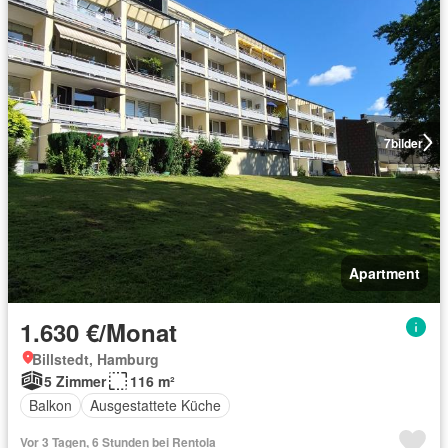
7
bilder
Apartment
1.630 €/Monat
Billstedt, Hamburg
5 Zimmer
116 m²
Balkon
Ausgestattete Küche
Vor 3 Tagen, 6 Stunden bei Rentola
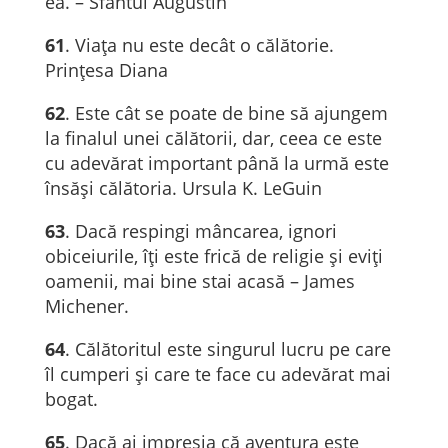
ea. – Sfântul Augustin
61
. Viața nu este decât o călătorie.
Prințesa Diana
62
. Este cât se poate de bine să ajungem
la finalul unei călătorii, dar, ceea ce este
cu adevărat important până la urmă este
însăși călătoria. Ursula K. LeGuin
63
. Dacă respingi mâncarea, ignori
obiceiurile, îți este frică de religie și eviți
oamenii, mai bine stai acasă – James
Michener.
64
. Călătoritul este singurul lucru pe care
îl cumperi și care te face cu adevărat mai
bogat.
65
. Dacă ai impresia că aventura este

====

* About this task *
Look through the data above and return each line where the string "bine" occurs.

* Response below *
. Este cât se poate de bine să ajungem
oamenii, mai bine stai acasă – James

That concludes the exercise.